*** DATASET RECORDS ***
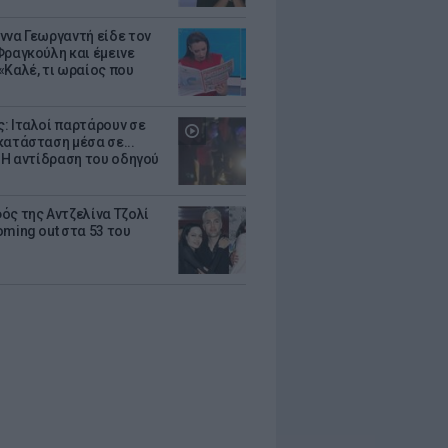
ννα Γεωργαντή είδε τον
Φραγκούλη και έμεινε
«Καλέ, τι ωραίος που
: Ιταλοί παρτάρουν σε
κατάσταση μέσα σε...
- Η αντίδραση του οδηγού
ός της Αντζελίνα Τζολί
oming out στα 53 του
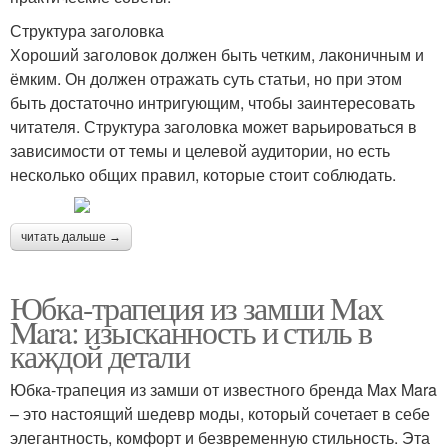
Структура заголовка
Хороший заголовок должен быть четким, лаконичным и
ёмким. Он должен отражать суть статьи, но при этом
быть достаточно интригующим, чтобы заинтересовать
читателя. Структура заголовка может варьироваться в
зависимости от темы и целевой аудитории, но есть
несколько общих правил, которые стоит соблюдать.
читать дальше →
Юбка-трапеция из замши Max
Mara: изысканность и стиль в
каждой детали
Юбка-трапеция из замши от известного бренда Max Mara
– это настоящий шедевр моды, который сочетает в себе
элегантность, комфорт и безвременную стильность. Эта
***
Look above for the line with "Ιταλοί παρτάρουν σε" and the line with "Юбка-трапеция из замши Max", then copy them and all lines in between exactly as written, and only those, without any pictures.

: Ιταλοί παρτάρουν σε
κατάσταση μέσα σε...
- Η αντίδραση του οδηγού
ός της Αντζελίνα Τζολί
oming out στα 53 του
Структура заголовка
Хороший заголовок должен быть четким, лаконичным и
ёмким. Он должен отражать суть статьи, но при этом
быть достаточно интригующим, чтобы заинтересовать
читателя. Структура заголовка может варьироваться в
зависимости от темы и целевой аудитории, но есть
несколько общих правил, которые стоит соблюдать.
читать дальше →
Юбка-трапеция из замши Max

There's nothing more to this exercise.